• Nvidia Turns to ARM for Server Chips and to Kill Intel

    Nvidia, the graphics chipmaker, today announced Project Denver, a plan to use the same chip architecture found in cell phones in high performance computing servers. The move broadens Nvidia’s relationship with ARM, expands its market and puts Nvidia in even more competition with Intel, as well as with startups such as SeaMicro and Calxeda (formerly known as Smooth-Stone). It’s also an indication that energy efficiency is becoming more important in the data center and is another blow for those pushing an x86-centric view of the world.


    At the Consumer Electronics Show in Las Vegas Nvidia said it would build an ARM-based processor for servers that it would integrate with a GPU, but didn’t offer details about how or when that chip would make it to market. The graphics chip maker has been eying the server market for a while, and has sort of snuck in with GPUs engaged in high-performance computing jobs such as rendering and data crunching.
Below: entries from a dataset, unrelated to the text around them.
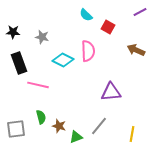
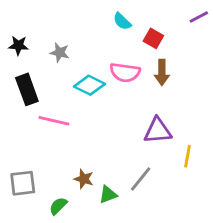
brown arrow: (136, 50) -> (162, 72), moved, turned -114
pink semicircle: (88, 51) -> (125, 72), turned 100
green semicircle: (41, 117) -> (58, 206), moved, turned -120
yellow line: (132, 134) -> (187, 156), moved

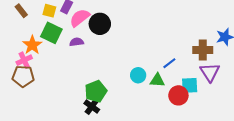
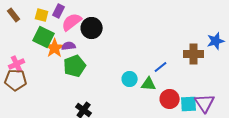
orange star: (32, 45) -> (55, 48), moved
purple triangle: (210, 72) -> (205, 103), moved
cyan square: (190, 85) -> (189, 104), moved
green pentagon: (96, 91) -> (75, 66), moved

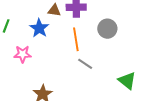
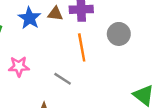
blue star: (39, 28) -> (29, 18), moved
gray line: (85, 64) -> (63, 79), moved

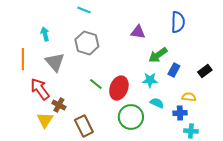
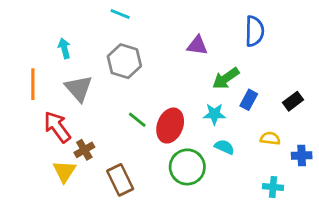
brown cross: (59, 105) -> (84, 150), turned 32
blue cross: (180, 113) -> (302, 156), moved

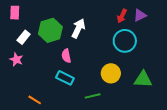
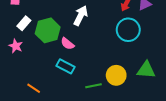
green hexagon: (50, 30) -> (48, 30), moved
pink semicircle: (66, 56) -> (67, 44), turned -40
yellow circle: (111, 73) -> (116, 75), moved

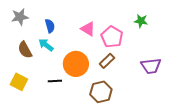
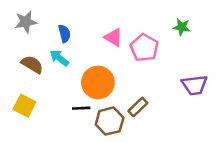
brown semicircle: (25, 50) -> (32, 64), turned 150
brown rectangle: (107, 61) -> (138, 107), moved
black line: (55, 81) -> (81, 108), moved
brown hexagon: (101, 92) -> (110, 121), moved

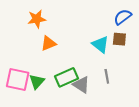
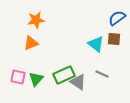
orange triangle: (48, 43) -> (31, 43), moved
gray line: (107, 76) -> (102, 74), turned -56
pink square: (18, 79) -> (18, 77), size x0.7

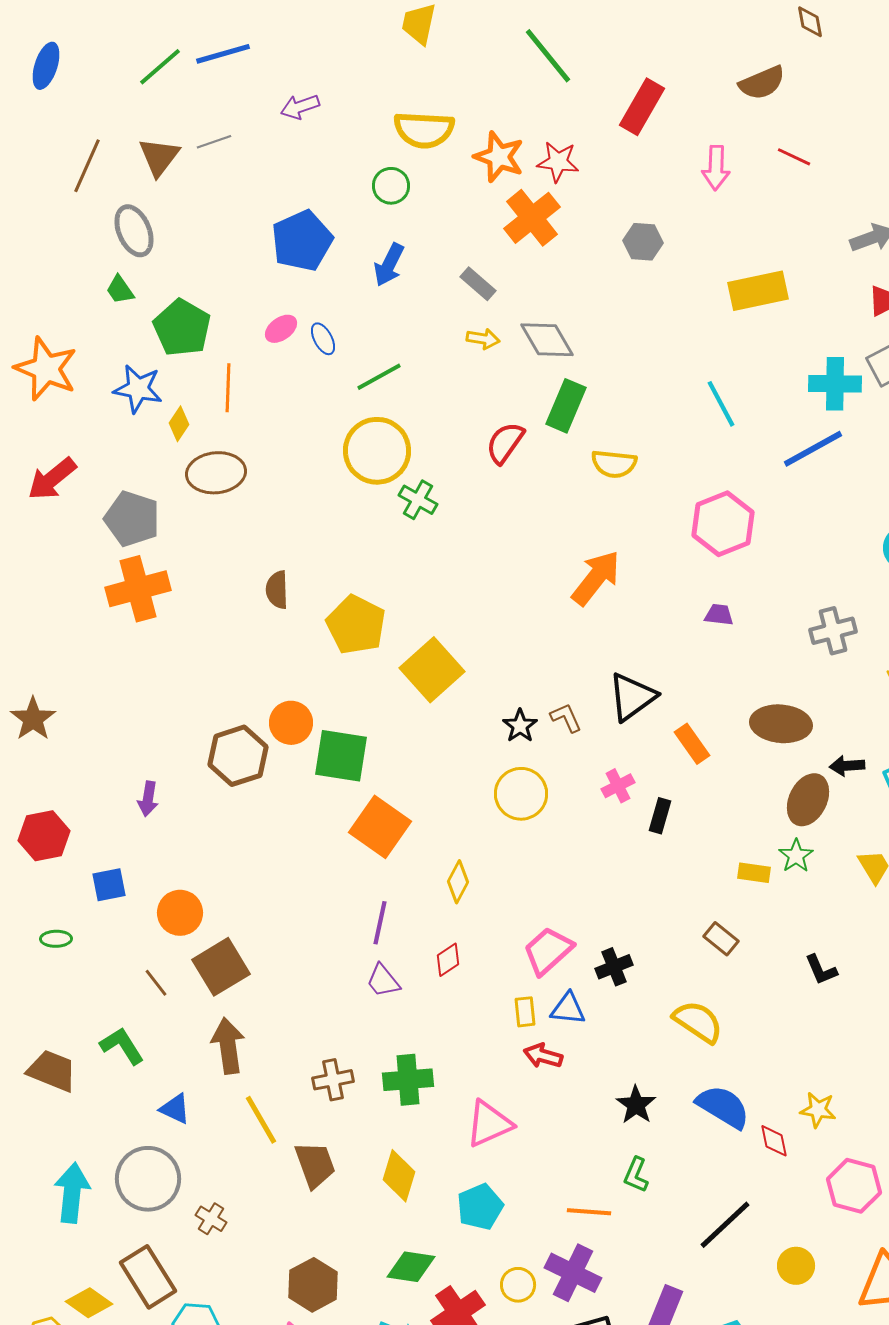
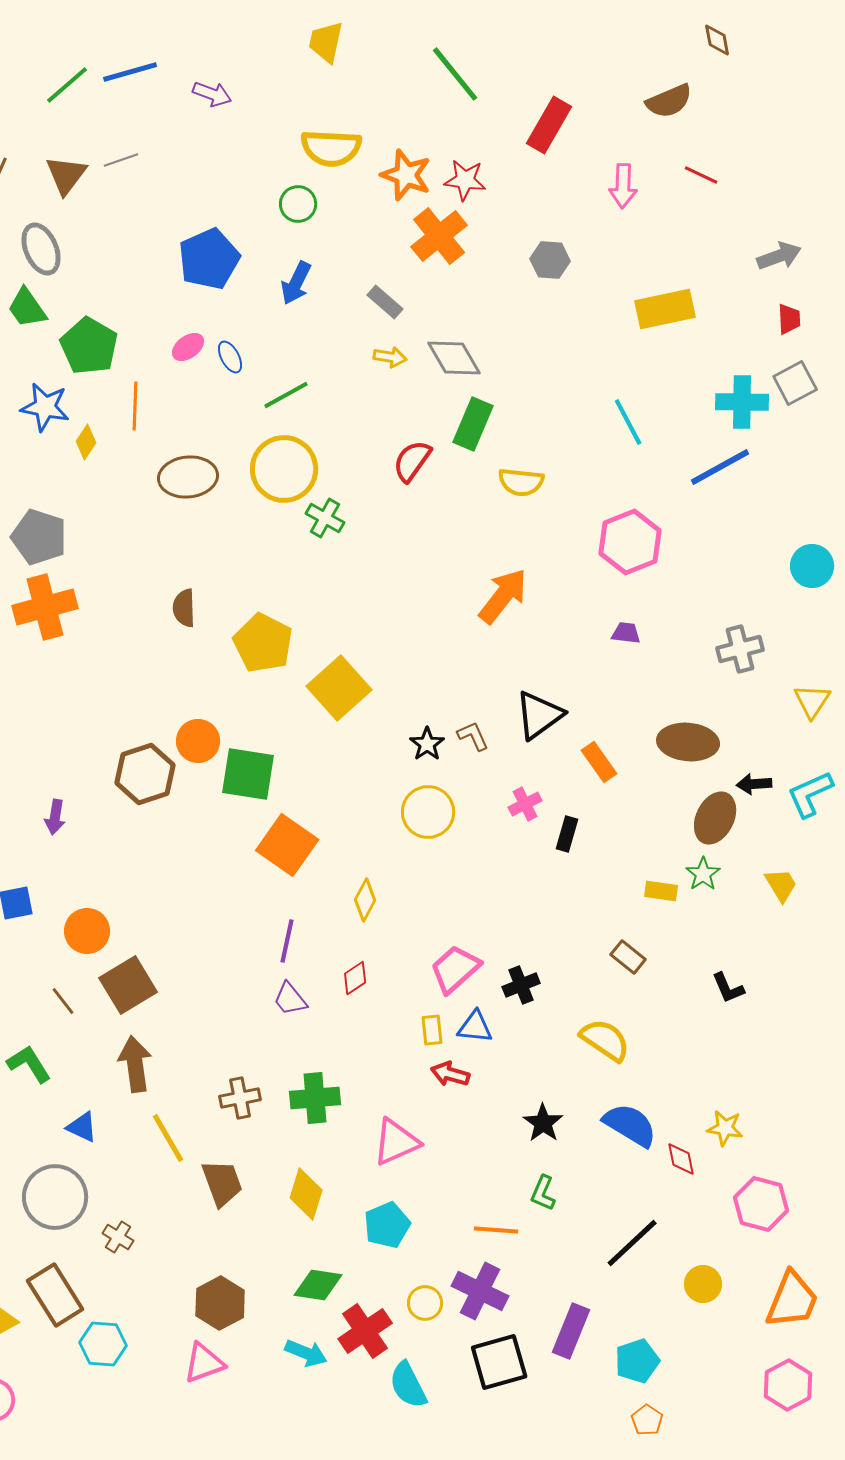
purple arrow: (300, 107) -> (212, 94), moved, turned -141
green trapezoid: (120, 290) -> (27, 308), size x1.4
brown ellipse: (216, 473) -> (188, 477), moved

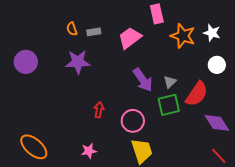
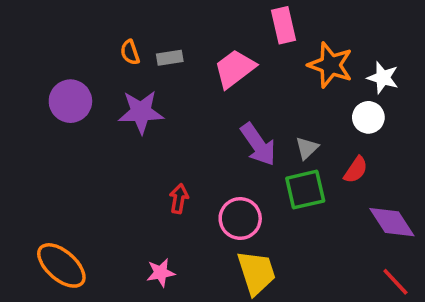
white star: (212, 33) -> (383, 78), moved
purple circle: (26, 62) -> (70, 101), moved
white circle: (217, 65) -> (368, 117), moved
red semicircle: (197, 94) -> (356, 170), size x0.6

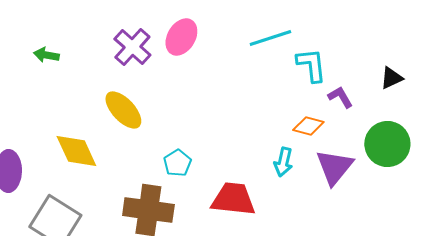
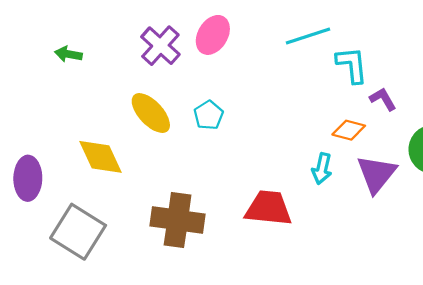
cyan pentagon: (177, 163) -> (209, 115), moved

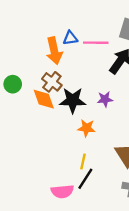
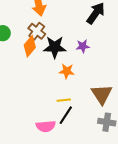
orange diamond: (44, 99) -> (30, 46), turned 60
yellow line: (83, 161) -> (64, 100), turned 72

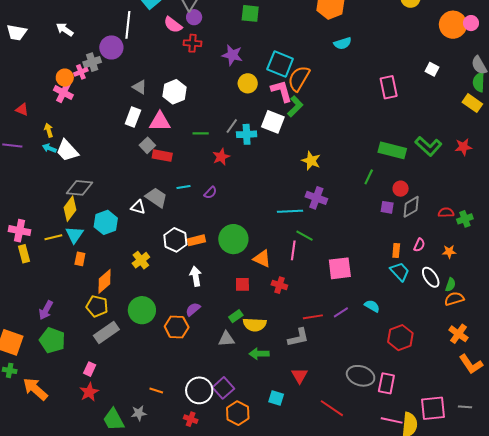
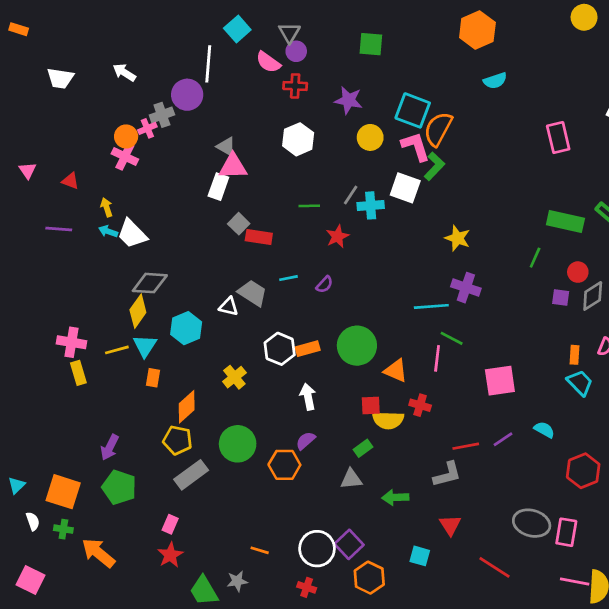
white hexagon: (174, 92) -> (298, 139), moved
pink triangle: (160, 122) -> (233, 166), moved
yellow semicircle: (255, 325) -> (388, 420), moved

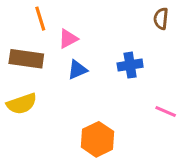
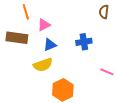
yellow semicircle: (22, 104) -> (43, 65), moved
    Update: This chip is aimed primarily at the supercomputing market, but the world of high performance computing has a large influence on web and cloud infrastructure. It would also be the first time ARM chips would be used in the supercomputer world. I wrote about Nvidia’s push for the data center back in 2008 when the company announced its CUDA software tools, which made it possible to run corporate computer programs written for Intel’s x86 architecture on the different GPU architecture. I said:


    Remember when CPU processor speeds were the driving force behind new computers? Going from a 500 MHz to 1 GHz then 2 GHz machine meant noticeable improvements. Then chip vendors started adding more cores. But for the style of computing consumers use today, it’s not about the CPU anymore.
    It’s all about graphics processors. Thanks to today’s visually intensive style of computing, a good GPU can improve the user experience much better than a fast CPU. In the data center certain tasks are moving from commodity CPU boxes to GPUs, meaning that over the next year or two, more of them will be sold for corporate computing use.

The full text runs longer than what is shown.